1. Auer Frühlingsdult (Mariahilfplatz)

Her #1, now mine. A folk-festival-plus-market hybrid that runs the last week of April into early May. Tiny old-fashioned carousel (Leo: nine consecutive rides), a chairoplane, a Ferris wheel sized for humans not daredevils, stalls of pottery and wooden toys and beeswax candles. Sausage stands, Brez'n carts, and crucially: benches. Brigitte: "The Dult is for when you want them to run themselves into the ground before bed."

2. Marienplatz Osterbrunnen

Not a market — a fountain. Every Easter it gets dressed up with hundreds of painted Ostereier, garlands, ribbons, with a small craft-and-bakery setup around it. Ella stood and counted reds. Then yellows. Then invented a category called "egg-but-also-orange." Forty-five minutes, free, central.

Painted Easter eggs on a fountain
Ella's red count: 47. Disputed by Leo, who lost interest at 12.

3. Viktualienmarkt — Easter hours

Wonderful year-round, but in the two weeks before Easter the stalls put out handmade Osterzopf, Osterlamm cakes shaped like lambs, painted blown eggs by the dozen, and chocolate that will ruin your relationship with American Easter candy forever. Bring a tote. Tip: a real ceramic Glühwein-style mug travels well in a suitcase and is the perfect souvenir for morning Kaffee back at the hotel. We use ours for Ella's chocolate milk now.

4. Pasinger Ostermarkt

Smaller, neighborhood-y, on the western edge. Worth the S-Bahn ride only if you're already going that way. A face-painting booth that did Leo as a "freundlich Tiger."

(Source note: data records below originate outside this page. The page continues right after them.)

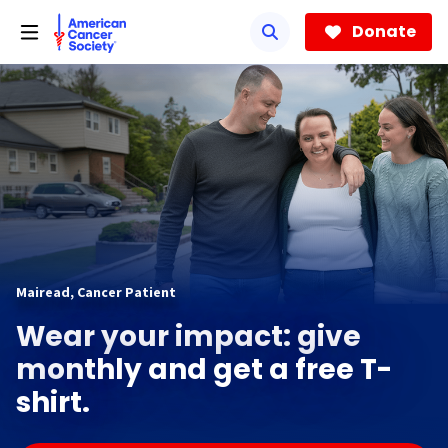
Skip
to
Donate
main
content
Mairead, Cancer Patient
Wear your impact: give
monthly and get a free T-
shirt.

5. Hauptbahnhof / Stachus stalls

Skip with little kids. Brigitte didn't even rank these.

What to actually pack

Munich in spring is two seasons in one day. The packing list that worked:

Englischer Garten in spring
Englischer Garten the morning after the Dult. The grass is for running. Brigitte was right.

One-day Easter market itinerary

  • 10:00 a.m. Marienplatz Osterbrunnen.
  • 11:00 a.m. Five-minute walk to Viktualienmarkt. Lunch + Osterzopf on the benches.
  • 1:00 p.m. Tram to the Englischer Garten. Chinesischer Turm beer garden — kids' play area, Apfelschorle, Maibock for the grown-ups.
  • 4:00 p.m. Back to hotel. Yoto Player on. Do not skip.
  • 6:00 p.m. Auer Frühlingsdult. Carousel, Brez'n, sausage dinner, home by 8:30 with two kids who will sleep until 7.

The verdict

If your kids are three to seven, Easter beats Christmas in Munich. Not close. December is romantic, magical, designed for couples in long wool coats. Easter is designed for families. The light is longer, the kids are warmer, the lines are shorter, and the Osterbrunnen is one of the prettiest things in the city.

We're already talking about going back next year, this time with Dave's mom. Pack the merino, set the AirTag, charge the Yoto, and tell the kids the rabbits in Bavaria are bigger. (They will believe you. Leo still does.)

Frohe Ostern from Newark, with love and a slightly stale Brez'n still in my coat pocket from the last day.